• _RECORDS FOR THIS EXERCISE_
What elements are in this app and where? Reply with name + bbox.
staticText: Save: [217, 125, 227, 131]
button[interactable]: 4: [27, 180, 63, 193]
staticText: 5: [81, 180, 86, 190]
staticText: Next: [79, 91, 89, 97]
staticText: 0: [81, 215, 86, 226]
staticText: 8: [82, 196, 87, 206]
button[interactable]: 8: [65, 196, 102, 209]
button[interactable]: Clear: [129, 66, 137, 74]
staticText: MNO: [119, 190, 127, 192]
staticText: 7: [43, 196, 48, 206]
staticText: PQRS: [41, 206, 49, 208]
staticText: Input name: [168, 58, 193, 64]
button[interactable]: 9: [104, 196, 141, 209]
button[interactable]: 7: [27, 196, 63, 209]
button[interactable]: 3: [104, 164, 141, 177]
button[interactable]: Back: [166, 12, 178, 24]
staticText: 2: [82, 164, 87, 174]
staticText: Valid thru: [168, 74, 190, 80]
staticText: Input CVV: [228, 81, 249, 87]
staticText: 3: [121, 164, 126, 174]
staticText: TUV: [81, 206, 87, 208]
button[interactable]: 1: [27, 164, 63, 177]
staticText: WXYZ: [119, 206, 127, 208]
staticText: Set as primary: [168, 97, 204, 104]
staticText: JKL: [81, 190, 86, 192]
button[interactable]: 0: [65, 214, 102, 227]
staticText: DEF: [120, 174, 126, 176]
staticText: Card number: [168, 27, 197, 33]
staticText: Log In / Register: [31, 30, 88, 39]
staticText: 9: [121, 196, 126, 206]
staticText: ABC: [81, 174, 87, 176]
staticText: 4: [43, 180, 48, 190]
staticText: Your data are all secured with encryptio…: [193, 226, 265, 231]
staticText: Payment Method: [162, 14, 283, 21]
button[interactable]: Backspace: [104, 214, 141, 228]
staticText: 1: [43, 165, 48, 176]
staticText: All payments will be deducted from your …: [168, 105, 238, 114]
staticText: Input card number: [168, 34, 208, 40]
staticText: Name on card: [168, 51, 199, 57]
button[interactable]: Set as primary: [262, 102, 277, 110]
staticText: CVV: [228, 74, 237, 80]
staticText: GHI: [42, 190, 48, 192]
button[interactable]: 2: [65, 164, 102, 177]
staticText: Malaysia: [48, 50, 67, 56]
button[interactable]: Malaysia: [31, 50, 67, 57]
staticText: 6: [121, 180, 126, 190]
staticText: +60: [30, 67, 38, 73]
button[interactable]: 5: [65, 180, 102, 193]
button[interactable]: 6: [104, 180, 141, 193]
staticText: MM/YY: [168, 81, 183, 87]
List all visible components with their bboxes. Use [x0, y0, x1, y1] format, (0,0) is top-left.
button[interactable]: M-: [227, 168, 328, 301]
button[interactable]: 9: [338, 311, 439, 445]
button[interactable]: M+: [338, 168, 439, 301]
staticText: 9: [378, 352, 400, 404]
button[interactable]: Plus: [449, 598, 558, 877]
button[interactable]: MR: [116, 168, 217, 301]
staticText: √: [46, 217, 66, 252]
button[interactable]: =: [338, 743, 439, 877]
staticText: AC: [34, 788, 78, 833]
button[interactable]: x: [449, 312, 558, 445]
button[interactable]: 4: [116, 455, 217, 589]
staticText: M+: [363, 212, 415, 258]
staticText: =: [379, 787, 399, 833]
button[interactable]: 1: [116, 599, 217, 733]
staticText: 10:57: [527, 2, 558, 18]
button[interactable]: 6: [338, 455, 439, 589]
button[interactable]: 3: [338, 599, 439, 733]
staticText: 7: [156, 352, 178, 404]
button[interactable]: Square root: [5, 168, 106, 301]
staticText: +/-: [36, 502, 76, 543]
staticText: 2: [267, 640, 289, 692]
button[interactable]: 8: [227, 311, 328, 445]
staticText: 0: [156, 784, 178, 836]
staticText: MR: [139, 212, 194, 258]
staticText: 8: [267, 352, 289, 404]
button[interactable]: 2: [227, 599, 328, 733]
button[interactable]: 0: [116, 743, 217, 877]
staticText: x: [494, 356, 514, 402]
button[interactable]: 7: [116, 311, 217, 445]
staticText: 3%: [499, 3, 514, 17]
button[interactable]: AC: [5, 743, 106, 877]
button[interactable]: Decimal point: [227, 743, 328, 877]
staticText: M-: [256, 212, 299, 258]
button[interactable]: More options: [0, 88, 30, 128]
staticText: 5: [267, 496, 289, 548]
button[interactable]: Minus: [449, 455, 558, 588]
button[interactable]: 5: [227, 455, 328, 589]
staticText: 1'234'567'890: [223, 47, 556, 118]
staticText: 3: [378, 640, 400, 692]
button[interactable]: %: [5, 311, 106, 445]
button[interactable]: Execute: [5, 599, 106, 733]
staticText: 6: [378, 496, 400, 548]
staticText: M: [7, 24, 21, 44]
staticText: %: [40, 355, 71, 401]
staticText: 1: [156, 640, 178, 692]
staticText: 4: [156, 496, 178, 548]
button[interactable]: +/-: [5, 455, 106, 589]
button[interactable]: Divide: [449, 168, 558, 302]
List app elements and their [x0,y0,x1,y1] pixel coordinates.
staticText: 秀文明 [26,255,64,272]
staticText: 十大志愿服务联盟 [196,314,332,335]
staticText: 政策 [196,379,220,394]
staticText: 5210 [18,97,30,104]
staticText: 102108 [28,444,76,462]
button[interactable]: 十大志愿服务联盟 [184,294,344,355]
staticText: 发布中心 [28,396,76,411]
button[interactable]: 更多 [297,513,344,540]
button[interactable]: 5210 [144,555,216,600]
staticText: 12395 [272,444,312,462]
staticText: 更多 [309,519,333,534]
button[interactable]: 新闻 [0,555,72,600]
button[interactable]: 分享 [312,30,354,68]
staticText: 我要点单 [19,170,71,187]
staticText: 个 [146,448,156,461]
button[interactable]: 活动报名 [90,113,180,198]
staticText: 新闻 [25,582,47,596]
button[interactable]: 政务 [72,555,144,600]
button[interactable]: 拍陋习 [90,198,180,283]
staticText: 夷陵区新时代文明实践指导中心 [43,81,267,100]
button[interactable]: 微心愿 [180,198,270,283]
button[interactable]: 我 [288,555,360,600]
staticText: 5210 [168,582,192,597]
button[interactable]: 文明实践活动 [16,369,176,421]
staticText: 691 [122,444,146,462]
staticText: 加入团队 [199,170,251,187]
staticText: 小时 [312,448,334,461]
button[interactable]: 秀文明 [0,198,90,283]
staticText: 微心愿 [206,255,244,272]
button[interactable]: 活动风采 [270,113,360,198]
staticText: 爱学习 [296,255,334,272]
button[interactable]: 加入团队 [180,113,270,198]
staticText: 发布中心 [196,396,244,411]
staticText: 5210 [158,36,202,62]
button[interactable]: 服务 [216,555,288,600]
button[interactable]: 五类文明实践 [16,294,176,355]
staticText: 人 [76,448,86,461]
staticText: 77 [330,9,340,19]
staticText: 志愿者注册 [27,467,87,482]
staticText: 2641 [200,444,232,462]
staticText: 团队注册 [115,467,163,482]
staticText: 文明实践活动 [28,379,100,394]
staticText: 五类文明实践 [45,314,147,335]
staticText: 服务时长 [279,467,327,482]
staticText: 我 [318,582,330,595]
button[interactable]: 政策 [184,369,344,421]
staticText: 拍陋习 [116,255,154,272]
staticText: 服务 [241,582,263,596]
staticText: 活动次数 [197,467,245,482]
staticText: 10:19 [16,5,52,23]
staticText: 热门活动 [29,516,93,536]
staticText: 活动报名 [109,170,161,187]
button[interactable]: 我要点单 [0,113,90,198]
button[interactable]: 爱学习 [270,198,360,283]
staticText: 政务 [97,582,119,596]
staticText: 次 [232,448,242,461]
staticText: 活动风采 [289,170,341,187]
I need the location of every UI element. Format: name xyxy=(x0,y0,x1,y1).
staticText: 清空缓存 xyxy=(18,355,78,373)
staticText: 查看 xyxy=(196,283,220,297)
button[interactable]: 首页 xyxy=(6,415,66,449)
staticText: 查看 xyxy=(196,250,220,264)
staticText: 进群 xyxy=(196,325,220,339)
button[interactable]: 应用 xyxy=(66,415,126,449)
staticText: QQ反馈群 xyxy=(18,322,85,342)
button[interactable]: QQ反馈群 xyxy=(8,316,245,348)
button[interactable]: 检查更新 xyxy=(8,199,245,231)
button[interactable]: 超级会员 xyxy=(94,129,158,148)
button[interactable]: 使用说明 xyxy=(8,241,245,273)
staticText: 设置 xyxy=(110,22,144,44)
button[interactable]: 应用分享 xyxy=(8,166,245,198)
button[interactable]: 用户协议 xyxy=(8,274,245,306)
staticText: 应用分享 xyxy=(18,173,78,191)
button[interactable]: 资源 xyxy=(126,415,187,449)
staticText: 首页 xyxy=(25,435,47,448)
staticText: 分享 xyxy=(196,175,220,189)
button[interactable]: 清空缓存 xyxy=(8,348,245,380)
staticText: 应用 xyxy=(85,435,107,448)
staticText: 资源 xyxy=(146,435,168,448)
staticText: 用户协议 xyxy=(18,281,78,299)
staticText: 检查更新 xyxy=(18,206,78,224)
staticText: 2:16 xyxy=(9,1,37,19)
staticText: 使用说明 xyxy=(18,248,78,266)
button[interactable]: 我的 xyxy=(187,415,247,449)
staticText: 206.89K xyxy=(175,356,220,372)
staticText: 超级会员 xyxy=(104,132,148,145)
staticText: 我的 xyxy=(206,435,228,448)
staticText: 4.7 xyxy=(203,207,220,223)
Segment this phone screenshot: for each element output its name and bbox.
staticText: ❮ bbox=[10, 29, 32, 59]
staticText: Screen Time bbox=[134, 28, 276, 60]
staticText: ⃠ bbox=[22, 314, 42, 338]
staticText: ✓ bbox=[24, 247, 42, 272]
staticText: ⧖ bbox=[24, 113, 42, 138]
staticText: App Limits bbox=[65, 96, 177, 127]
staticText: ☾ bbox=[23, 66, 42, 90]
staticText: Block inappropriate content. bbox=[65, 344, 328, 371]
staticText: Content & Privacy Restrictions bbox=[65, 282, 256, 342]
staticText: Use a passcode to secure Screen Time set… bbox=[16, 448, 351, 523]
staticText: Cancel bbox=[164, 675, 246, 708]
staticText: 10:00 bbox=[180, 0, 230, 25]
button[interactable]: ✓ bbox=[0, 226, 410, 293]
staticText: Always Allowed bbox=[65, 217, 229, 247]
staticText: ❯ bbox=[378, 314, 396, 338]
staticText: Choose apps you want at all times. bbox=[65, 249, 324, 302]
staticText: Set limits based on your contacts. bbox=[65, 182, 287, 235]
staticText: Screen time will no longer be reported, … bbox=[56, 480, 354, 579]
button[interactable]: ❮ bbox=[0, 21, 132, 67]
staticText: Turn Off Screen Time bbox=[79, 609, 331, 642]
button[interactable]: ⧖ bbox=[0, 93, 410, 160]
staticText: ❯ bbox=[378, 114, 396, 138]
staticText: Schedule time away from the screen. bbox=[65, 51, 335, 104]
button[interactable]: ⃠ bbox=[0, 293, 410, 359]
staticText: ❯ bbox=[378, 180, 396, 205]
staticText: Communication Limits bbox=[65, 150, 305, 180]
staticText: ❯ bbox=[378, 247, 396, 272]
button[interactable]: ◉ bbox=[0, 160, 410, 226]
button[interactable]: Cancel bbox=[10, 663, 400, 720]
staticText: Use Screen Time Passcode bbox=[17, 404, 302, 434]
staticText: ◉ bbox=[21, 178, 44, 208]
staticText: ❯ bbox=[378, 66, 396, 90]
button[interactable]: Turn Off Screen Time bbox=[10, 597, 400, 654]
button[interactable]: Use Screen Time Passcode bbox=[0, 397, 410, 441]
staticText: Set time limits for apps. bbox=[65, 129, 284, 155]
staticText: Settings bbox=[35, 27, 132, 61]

• _TO DO_
Which of the lines above hold the string "我要点单"? Copy each one.

• _WRITTEN RESPONSE_
staticText: 我要点单 [19,170,71,187]
button[interactable]: 我要点单 [0,113,90,198]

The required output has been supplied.